During the final piloting activities that were related to integration, it appeared that such a model should be improved for next iterations, in order to reflect independence of industrial projects and commercial software products development. Other issue was related to composition of solutions where each enterprise solution is a composite solution that aggregates several unitary solutions. An example is the Networked Collaborative Product Development (NCPD) platform that integrates model-generated collaborative workplace, semantic mediation, workflow interconnection, etc. Semantic mediation itself was sub-divided in mapping solution, transformation description solution and transformation execution solution. Finally, as each unitary solution component can be developed independently, without targeting initially any composition, it was important for the ATHENA Interoperability Framework to propose a set of generic solution components easy to integrate within the whole framework, and to select existing interchangeable specific concrete solutions provided by ATHENA or by any solution providers outside the ATHENA project.

This is why the ATHENA Knowledge Base (also referred to as the Harmonisation Model) in Protégé, initially developed within the context of ATHENA piloting activities for Aerospace and then shared with the other partners, proposes more sophisticated profiles based on the Dynamic Requirement Definition (DRD) process and experience gained from pilots within ATHENA. It provides formalisation of the previously described concepts in order to organize information captured during the project.

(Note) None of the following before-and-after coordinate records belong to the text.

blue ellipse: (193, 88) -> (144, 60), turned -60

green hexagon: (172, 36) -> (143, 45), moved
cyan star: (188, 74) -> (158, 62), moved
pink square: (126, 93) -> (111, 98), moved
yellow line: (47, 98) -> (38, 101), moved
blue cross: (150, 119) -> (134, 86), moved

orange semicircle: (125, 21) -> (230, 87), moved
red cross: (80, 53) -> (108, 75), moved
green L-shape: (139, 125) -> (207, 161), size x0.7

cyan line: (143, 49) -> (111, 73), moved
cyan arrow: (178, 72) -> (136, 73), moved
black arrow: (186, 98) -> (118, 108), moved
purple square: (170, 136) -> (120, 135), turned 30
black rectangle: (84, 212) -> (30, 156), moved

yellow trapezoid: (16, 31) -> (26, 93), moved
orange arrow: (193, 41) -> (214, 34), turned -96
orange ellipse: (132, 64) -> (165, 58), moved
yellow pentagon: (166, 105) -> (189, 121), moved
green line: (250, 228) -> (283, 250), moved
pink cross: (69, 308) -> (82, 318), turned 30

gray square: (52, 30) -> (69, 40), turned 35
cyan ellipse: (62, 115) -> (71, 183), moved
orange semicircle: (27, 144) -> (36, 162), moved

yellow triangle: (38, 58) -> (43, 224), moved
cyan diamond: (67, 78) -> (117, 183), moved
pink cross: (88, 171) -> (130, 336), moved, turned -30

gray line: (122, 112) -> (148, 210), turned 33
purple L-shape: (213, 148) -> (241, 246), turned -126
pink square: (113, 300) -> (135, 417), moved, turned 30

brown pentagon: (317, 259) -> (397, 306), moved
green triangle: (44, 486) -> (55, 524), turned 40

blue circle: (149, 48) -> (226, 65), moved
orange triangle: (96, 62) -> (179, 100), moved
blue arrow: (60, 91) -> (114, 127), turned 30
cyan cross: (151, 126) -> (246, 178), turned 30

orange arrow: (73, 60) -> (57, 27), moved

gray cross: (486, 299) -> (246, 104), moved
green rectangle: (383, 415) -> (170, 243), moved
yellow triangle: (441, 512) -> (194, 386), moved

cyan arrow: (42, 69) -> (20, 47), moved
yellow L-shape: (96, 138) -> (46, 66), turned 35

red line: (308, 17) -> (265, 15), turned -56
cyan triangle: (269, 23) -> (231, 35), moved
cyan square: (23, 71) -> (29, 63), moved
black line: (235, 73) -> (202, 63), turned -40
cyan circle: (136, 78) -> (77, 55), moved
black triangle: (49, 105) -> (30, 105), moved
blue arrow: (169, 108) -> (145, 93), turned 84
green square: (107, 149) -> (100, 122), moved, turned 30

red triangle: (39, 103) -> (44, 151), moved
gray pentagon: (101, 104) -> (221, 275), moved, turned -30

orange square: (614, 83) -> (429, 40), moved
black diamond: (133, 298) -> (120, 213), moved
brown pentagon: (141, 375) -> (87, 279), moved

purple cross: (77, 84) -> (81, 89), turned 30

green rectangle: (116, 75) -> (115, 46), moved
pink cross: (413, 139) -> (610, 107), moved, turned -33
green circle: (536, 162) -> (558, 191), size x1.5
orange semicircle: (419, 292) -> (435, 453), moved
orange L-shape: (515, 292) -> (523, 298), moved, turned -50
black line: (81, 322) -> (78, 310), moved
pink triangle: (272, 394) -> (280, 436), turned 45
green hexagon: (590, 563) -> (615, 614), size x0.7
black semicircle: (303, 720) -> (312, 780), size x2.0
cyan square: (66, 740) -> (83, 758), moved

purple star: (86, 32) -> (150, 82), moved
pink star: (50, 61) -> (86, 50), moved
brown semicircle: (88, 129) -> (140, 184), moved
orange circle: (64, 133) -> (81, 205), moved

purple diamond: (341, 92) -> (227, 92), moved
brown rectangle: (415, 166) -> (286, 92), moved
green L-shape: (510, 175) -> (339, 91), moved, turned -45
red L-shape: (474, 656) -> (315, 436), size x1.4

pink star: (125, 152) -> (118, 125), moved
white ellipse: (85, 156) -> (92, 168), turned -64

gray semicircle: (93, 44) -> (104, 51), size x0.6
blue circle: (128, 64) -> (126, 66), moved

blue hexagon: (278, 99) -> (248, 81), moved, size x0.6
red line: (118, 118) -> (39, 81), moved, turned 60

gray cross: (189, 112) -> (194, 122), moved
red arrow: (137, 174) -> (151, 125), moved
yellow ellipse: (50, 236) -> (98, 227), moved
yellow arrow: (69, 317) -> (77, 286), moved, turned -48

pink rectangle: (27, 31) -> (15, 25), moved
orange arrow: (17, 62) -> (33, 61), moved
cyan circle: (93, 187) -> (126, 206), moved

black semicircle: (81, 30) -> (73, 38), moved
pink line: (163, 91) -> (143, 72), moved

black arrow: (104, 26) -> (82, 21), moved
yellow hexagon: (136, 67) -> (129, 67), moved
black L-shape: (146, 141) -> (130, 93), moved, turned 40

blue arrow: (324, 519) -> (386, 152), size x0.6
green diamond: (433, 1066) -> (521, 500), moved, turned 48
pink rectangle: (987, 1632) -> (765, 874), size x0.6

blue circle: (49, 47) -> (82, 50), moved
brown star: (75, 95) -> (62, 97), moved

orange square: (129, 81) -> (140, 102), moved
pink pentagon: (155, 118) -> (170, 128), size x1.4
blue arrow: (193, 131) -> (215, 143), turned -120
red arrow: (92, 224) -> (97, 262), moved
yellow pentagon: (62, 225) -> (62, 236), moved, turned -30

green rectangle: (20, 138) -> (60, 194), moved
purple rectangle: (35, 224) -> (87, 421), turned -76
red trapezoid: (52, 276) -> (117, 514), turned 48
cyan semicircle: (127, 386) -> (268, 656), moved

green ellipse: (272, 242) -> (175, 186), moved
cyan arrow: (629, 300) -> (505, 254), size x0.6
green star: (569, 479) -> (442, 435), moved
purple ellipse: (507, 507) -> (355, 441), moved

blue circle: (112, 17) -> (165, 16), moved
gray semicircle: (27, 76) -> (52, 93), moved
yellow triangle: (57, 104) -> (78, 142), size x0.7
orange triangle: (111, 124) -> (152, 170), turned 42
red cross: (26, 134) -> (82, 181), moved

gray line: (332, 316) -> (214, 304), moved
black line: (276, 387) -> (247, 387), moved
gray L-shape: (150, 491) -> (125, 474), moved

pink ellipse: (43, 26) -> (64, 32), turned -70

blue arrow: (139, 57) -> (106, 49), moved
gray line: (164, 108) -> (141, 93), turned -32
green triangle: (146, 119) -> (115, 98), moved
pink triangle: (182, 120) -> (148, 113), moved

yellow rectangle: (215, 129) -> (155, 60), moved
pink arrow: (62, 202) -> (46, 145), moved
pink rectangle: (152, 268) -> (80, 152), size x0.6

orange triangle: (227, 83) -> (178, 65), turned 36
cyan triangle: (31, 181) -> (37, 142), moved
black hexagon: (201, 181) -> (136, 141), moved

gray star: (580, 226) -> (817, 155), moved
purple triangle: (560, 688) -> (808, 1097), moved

The ATHENA Knowledge Base contains the following information related to the problem space:

  • Specific requirements extracted from business scenarios
  • Generic requirements extracted from solution providers clients
  • ATHENA requirements extracted from analysis within B4, that aimed to factorize common requirements related to similar interoperability issues
  • ATHENA business needs extracted from abstraction of ATHENA requirements for elaboration of the ATHENA Interoperability Framework

The ATHENA Knowledge Base contains the following information related to the solution space:

  • ATHENA solutions: Solutions, generic or concrete, simple or composite, and that were developed through ATHENA (i.e. using ATHENA resources).
  • Generic solutions: A generic solution is a family of solutions, defined from a functional point of view by the community, and for which several concrete implementation may exist. The functional may be well formalised, for example by means of a standardised specification.
  • Concrete solutions: Solutions that are corresponding to a given implementation of a generic solution, simple or composite.
  • Simple solution: A simple solution is a unitary independent solution component that can be packaged, deployed and used alone.
  • Composite solution: A composite solution is a solution that is obtained by composing several simple solutions.
  • Specific solution: A solution component coming outside of the ATHENA project.

The interoperability profiles can be then established:

  • matching expected generic functionalities (ATHENA business requirements) and generic abstract solutions, that will constitute after several iteration robust profiles for needs and solutions
  • providing the mechanism for generalisation of specific requirements (abstraction defined in B4)
  • providing mappings between generic solutions and concrete specific or ATHENA solutions (performed during integration in B5, with support of A4)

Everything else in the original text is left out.